INFORMATION PROVIDED:
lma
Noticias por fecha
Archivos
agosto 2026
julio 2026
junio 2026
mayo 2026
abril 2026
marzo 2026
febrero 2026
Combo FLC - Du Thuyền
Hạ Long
---
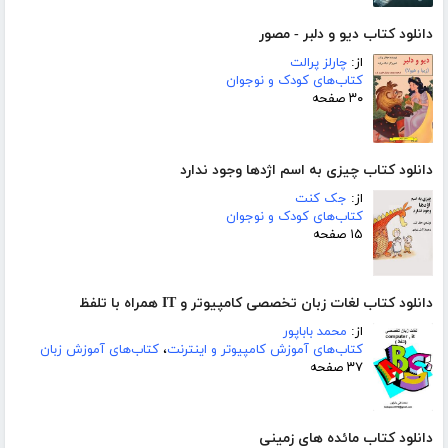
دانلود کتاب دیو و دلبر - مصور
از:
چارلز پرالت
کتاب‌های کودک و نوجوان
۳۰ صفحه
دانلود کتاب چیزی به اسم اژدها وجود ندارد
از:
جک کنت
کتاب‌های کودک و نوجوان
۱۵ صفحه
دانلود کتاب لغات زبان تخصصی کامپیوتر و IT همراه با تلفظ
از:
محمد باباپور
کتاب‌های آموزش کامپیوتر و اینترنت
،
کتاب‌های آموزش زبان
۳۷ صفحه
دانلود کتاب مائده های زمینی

WHAT YOU HAVE TO DO: Look in the material above for the line with "دانلود کتاب چیزی به اسم اژدها وجود ندارد" and the line with "دانلود کتاب مائده های زمینی", and transcribe exactly those lines and all lines between them, nothing more.

THE ANSWER:
دانلود کتاب چیزی به اسم اژدها وجود ندارد
از:
جک کنت
کتاب‌های کودک و نوجوان
۱۵ صفحه
دانلود کتاب لغات زبان تخصصی کامپیوتر و IT همراه با تلفظ
از:
محمد باباپور
کتاب‌های آموزش کامپیوتر و اینترنت
،
کتاب‌های آموزش زبان
۳۷ صفحه
دانلود کتاب مائده های زمینی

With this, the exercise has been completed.